松本が部屋の中に満ちている哀しみに耐え切れなくなって、葛西と同じように部屋を出ようとすると久保田は自分の肩にかけられているシャツを掴む。そしてこの部屋にいたもう一人の人物の名前を…、胸が痛く苦しくなるほど優しく愛しそうに呼んだ…。
「・・・・・・・・・時任」
久保田の腕の中には抱きしめた感触がまだ残っているのに、時任はもう戻っては来ない。抱きしめた時のあたたかな記憶をどんなに抱きしめつづけても、あとに残るのは切なさと痛みだけだった…。

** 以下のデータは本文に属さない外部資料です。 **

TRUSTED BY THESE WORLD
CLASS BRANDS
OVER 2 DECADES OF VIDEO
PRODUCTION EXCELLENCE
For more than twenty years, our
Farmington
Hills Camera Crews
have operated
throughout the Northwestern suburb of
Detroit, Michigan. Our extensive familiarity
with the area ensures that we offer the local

どんなに抱きしめても、やはりあの日のように籠の鳥は籠に帰って行く…。
それを時任が無意識にアキラの名前を呼ぶたびに感じていた…。
部屋を出た時任が誰に何を言われたのかはわからなかったけれど、あんなに嫌がっていたのに自分から抱いてと言った瞬間、さよならの言葉が聞こえた気がして…、
ただ…、もうこのまま終わることだけしか考えられなくなった…。
このまますべてを終わりにして…、あたたかな夢だけを抱きしめて眠りたかった…。
幻だったかもしれない二人で微笑み合っていた…、あの日々だけを…。
だから、もう二度と戻らない日々を抱きしめるように時任を抱きしめながら、口移しで飲まされたポカリを飲んだけれど…、夢から覚めて瞳を開くと目の前に時任がいなくなった現実と哀しみと失った痛みだけが続いていく…。深い深い口付けの後で感じた優しくあたたかく抱きしめられた感触と、夢の中で聞いた時任の声が耳の奥に残っていて…、
その夢をずっとずっとこの部屋で見続けたかったけれど…、愛しい人を抱きしめながら飲んだポカリはあたたかな記憶と涙だけを残して…、
・・・・・・・・久保田を天国へと連れて行ってはくれなかった。